May 12, 2010
Ron Paul regarding the Senate Audit the Fed bill:
Bernie Sanders has sold out and sided with Chris Dodd to gut Audit the Fed in the Senate. His “compromise” is what the Adminstration and banking interests want: they’ll allow the TARP and TALF to be audited, but no transparency of the FOMC, discount window operations or agreement with foreign central banks. We need to take aciton and stop this!
I am outraged. The Senate just voted down the Vitter Amendment and against a real audit of the Federal Reserve. My entire team and I are going to work very hard to make sure the American people know who voted right, and who voted with the banking special interests.
[source: Ron Paul's Facebook Page]
ORIGINALLY POSTED May 11, 2010 13:50
The Senate has passed what is being called the Audit the Fed bill with overwhelming support (96-0).
Up until about last Thursday (coincidence?) there was a possibility through the Vitter amendment (see below) that the Audit the Fed bill in the Senate was going to actually audit Fed monetary policy and discount window transactions as per the House of Representative’s bill (HR1207) which passed with significant support last year. The new bill, which was passed in the Senate, was changed by Senator Sanders at the very last minute, according to Ron Paul. Additionally, any hope of the Vitter amendment being passed seems to have been wiped out by Thursday’s stock market crash, which we have suggested was an attack on our financial system and a clear message to Congress by parties interested in keeping Fed activities secret.
A compromise amendment requiring the GAO to conduct a one-time audit of the Federal Reserve’s emergency-response programs unanimously passed the Senate by a 96-0 vote. The amendment had been introduced by Sen. Bernie Sanders (I-Vt.) and calls for for releasing the names of institutions that received in total more than $2 trillion in loans from the central bank during the peak of the financial crisis.
Sanders had originally used the language of Ron Paul’s HR 1207, which passed in the House as an amendment last year, but later changed his amendment under pressure by the Federal Reserve and the Obama administration. Sen. Vitter reintroduced an amendment with the original Audit the Fed language.

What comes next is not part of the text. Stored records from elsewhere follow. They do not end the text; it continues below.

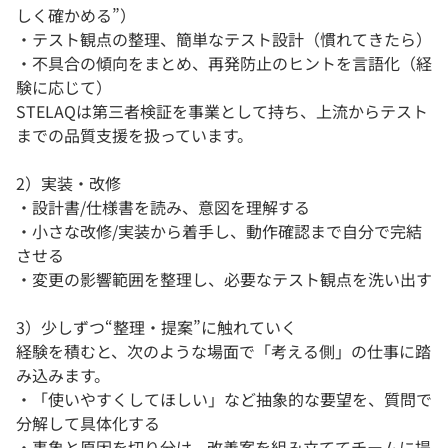
しく確かめる”）
・テスト観点の整理、簡単なテスト設計（慣れてきたら）
・不具合の傾向をまとめ、再発防止のヒントを言語化（経
験に応じて）
STELAQは第三者検証を事業として持ち、上流からテスト
までの品質支援を扱っています。
2）実装・改修
・設計書/仕様書を読み、意図を理解する
・小さな改修/実装から着手し、動作確認まで自分で完結
させる
・変更の影響範囲を整理し、必要なテスト観点を洗い出す
3）少しずつ“整理・提案”に触れていく
経験を積むと、次のような場面で「考える側」の仕事に踏
み込みます。
・「使いやすくしてほしい」など抽象的な要望を、質問で
分解して具体化する
・事象と原因を切り分け、改善案を組み立ててチームに提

Basically, the Fed will now give us the names of the banks they lent to and tell us how much money they spent on office supplies, but no real information will likely be shared with the public. This is 21st century government transparency.
Senator David Vitter, Republican of Louisiana, put forward an amendment that would have mirrored Ron Paul’s tough Audit the Fed language, but the Senate rejected it today. The vote was 37 to 62. (The Senate instead passed a modified “placebo” amendment that had the support of the Obama administration.)
Before the vote, Vitter appealed for support: “I urge all of my colleagues, Democrats and Republicans, to support both amendments to have full openness and accountability and transparency with all the protections that are included against politicizing individual Fed decisions.”
Every Senator, Republican and Democrat, who voted against this amendment needs to be sent home in the next election cycle. With this vote, they have essentially told the American people that we don’t need to know how the Federal Reserve engages in lending, what assets they have on their books and what they have been doing with the US dollar.
The Federal Reserve’s decisions affect every single American, including those who have yet to be born. The issue of transparency shouldn’t even be an issue! This is common sense, is it not? We do not need “one time disclosures” as per the Senate bill. We need constant transparency. Does anyone really trust the Fed, Treasury and other to do the American people right if there is no cross-check?
This is getting more ridiculous by the day.